Edouard Vaillant dans l’exposé des motifs de sa proposition de loi pour l’institution d’une assurance nationale des victimes de guerre écrit : « Il n’est pas un de nous qui, chaque jour, à la rencontre d’une vieille mère, d’une jeune épouse un enfant dans les bras, pleurant l’une son fils, l’autre son époux tombé pour la patrie, ne soit assailli de la même idée : que deviendront ces femmes, ces enfants ? La patrie que ces héroïques soldats auront sauvée saura t elle reconnaître sa dette en sauvant les familles de la misère des incertitudes de l’existence en devenant leur tutrice ? Et les amputés, les blessés les malades devenus par leur infirmité permanente incapables de travail que fera t on pour eux ? »

L’Etat doit donc s’impliquer directement dans la prise en charge matérielle et morale de l’ensemble des catégories de personnes touchées directement ou indirectement par la guerre, dans la reconnaissance officielle, la réparation l’aide et le soutien.

Pour cela il faut des mesures d’organisation sociale d’ensemble. Cette tâche importante va être dévolue aux offices nationaux.

Face aux besoins d’une situation économique de guerre, l’Office des mutilés et réformés est créé en mars 1916. C’est un établissement public autonome chargé de la coordination des centres et écoles de rééducation professionnelle dont il va peu à peu prendre la responsabilité. Sa mission s’étend à toutes les questions se rapportant aux intérêts généraux, matériels et moraux des invalides de guerre.

Si les premières victimes de la guerre sont les combattants eux-mêmes le problème spécifique des orphelins de guerre nécessite rapidement un traitement particulier. L’Office national des pupilles de la nation est créé en juillet 1917 et placé sous la tutelle du ministère de l’instruction publique. Ses moyens financiers sont particulièrement importants. Selon le traité de Versailles, ses dépenses seront mises à la charge de l’Allemagne.

Plus tardivement, en 1926 l’office national du combattant est créé. Il est destiné à la catégorie des anciens combattants non pensionnés qui sont au nombre de 3 millions.

Ces 3 offices nationaux sont administrés par des comités qui font peu à peu une large place aux représentants des différentes catégories d’anciens combattants et victimes de guerre.

Au niveau local, ces 3 offices sont relayés dans chaque département par des offices départementaux et, dans les territoires hors métropole, par des offices coloniaux. Ces structures locales assurent une plus grande proximité avec les ressortissants.
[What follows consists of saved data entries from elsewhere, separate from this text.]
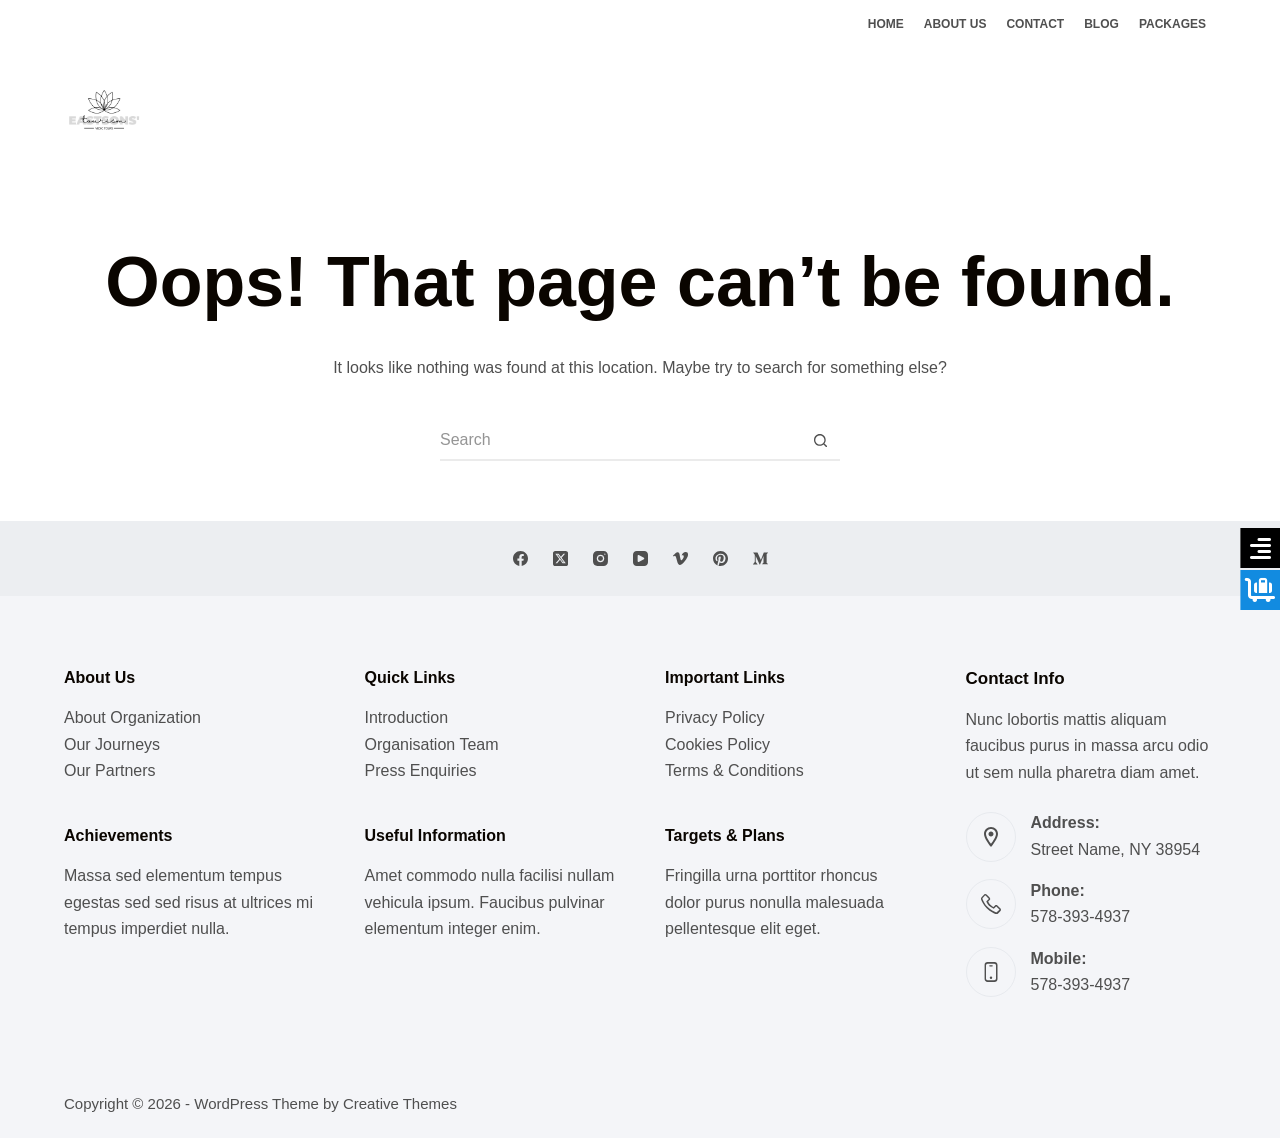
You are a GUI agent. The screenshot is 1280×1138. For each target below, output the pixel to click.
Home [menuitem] (886, 24)
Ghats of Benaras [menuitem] (834, 109)
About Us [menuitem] (955, 24)
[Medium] (760, 558)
Il apparaît donc clairement une fois les trois offices créés, que les différents domaines d’actions en faveur des combattants et victimes de guerre sont bien couverts. L’aide matérielle et morale qui leur est due se manifeste dans la politique active de reconnaissance (cartes et titres) de réparation (pensions) de solidarité (aides ponctuelles et prise en charge des ressortissants âgés dans des maisons de retraite), d’aide à la réinsertion (centres de reconversion professionnelle) et d’association à la démarche de souvenir et de mémoire qui se met progressivement en place.